Pragmatiques, Erdogan et Poutine redeviennent «amis»

Après les excuses présentées à son homologue russe, le président turc est passé mardi 9 août à la vitesse supérieure dans sa stratégie de normalisation des relations entre Moscou et Ankara, et ce, en atterrissant hier à Saint Pétersbourg, où il a été reçu par le président Vladimir Poutine.

Sans surprise, les deux dossiers les plus importants qui ont été discutés par les deux présidents sont l’économie et la Syrie.  Le dossier économique ne présente aucune difficulté, car les deux pays partagent le même intérêt, le même souci et le même désir de renforcer leurs relations économiques et commerciales qui pourraient atteindre, si tout va bien, 100 milliards de dollars par an, une somme alléchante qui explique l’empressement des deux parties à aller de l’avant.

Ces prévisions économiques et commerciales prometteuses pour les deux pays pourraient ne pas se concrétiser si le dossier syrien continue de les diviser, c’est-à-dire si Ankara continue de réclamer le départ de Bachar al Assad et persiste dans sa politique suivie depuis cinq ans, consistant à laisser transiter par son territoire l’armement et les terroristes.

Peu après son arrivée à Saint Pétersbourg, Erdogan s’est réuni en tête à tête avec Poutine pendant deux heures. Evidemment, tout ce qu’on sait de cette rencontre, c’est ce qu’ont bien voulu dire les deux présidents dans la conférence de presse commune qu’ils ont tenue après leur long tête-à-tête.

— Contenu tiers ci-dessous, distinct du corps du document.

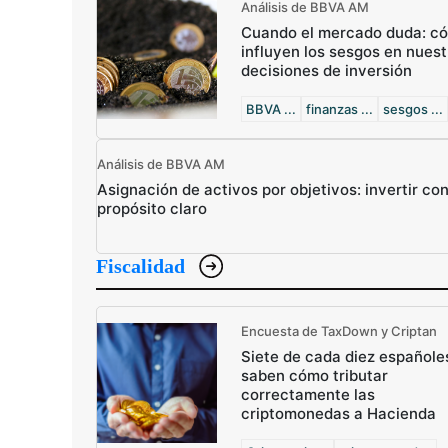
Análisis de BBVA AM
Cuando el mercado duda: c
influyen los sesgos en nuest
decisiones de inversión
BBVA ...
finanzas ...
sesgos ...
Análisis de BBVA AM
Asignación de activos por objetivos: invertir co
propósito claro
Fiscalidad
Encuesta de TaxDown y Criptan
Siete de cada diez españole
saben cómo tributar
correctamente las
criptomonedas a Hacienda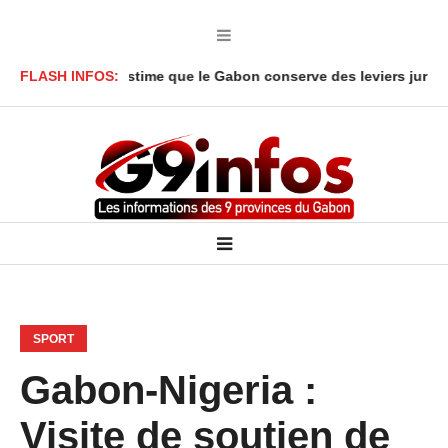
Y’Obegue estime que le Gabon conserve des leviers juridiques
FLASH INFOS:
D
SPORT
Gabon-Nigeria :
Visite de soutien de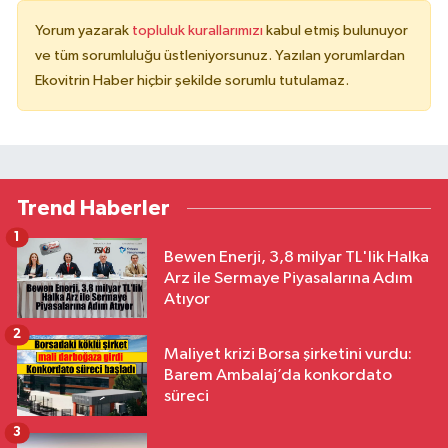
Yorum yazarak
topluluk kurallarımızı
kabul etmiş bulunuyor
ve tüm sorumluluğu üstleniyorsunuz. Yazılan yorumlardan
Ekovitrin Haber hiçbir şekilde sorumlu tutulamaz.
Trend Haberler
1
Bewen Enerji, 3,8 milyar TL'lik Halka
Arz ile Sermaye Piyasalarına Adım
Atıyor
2
Maliyet krizi Borsa şirketini vurdu:
Barem Ambalaj’da konkordato
süreci
3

Sans surprise aussi, les deux hommes n’ont parlé que des sujets sur lesquels ils sont d’accord. Le sujet le plus épineux, la Syrie, a été évoqué très brièvement. « Nos points de vue sur le problème syrien ne coïncident toujours pas, mais nous avons un objectif commun, celui de régler la crise », a déclaré le président Poutine.

Il faut dire que les deux parties, bien qu’elles s’en défendent, sont guidées par le pragmatisme. Les responsables à Moscou savent pertinemment que ce n’est pas par amour pour les Russes ni par remords qu’Erdogan a décidé de renouer avec la Russie. Ils savent aussi que la Turquie est l’un des membres les plus importants de l’Otan et qu’elle ne sacrifiera jamais ses relations stratégiques avec l’Occident pour les beaux yeux de la Russie. Ils savent aussi et surtout qu’il y a en Turquie, plus précisément dans la base américaine d’Incirlik, une soixantaine d’armes nucléaires pointées sur la Russie et sur lesquelles Erdogan n’a aucun pouvoir. Ils savent également que le voyage d’Erdogan en Russie et la « joie » qu’il éprouve à rencontrer son « ami » Poutine, sont des cartes que joue le président turc pour régler ses comptes avec les Américains et les Européens qu’il accuse de passivité, et même de complicité avec les putschistes. Ils savent enfin que le président turc ne changera jamais fondamentalement sa politique syrienne, la preuve, quelques jours avant sa visité programmée en Russie, Erdogan a laissé transiter par son territoire une grande quantité d’armements en provenance d’Arabie saoudite et du Qatar, sans lesquels l’organisation terroriste Fath al Sham (ex-Annusra) n’aurait jamais pu reconquérir ses positions perdues à Alep…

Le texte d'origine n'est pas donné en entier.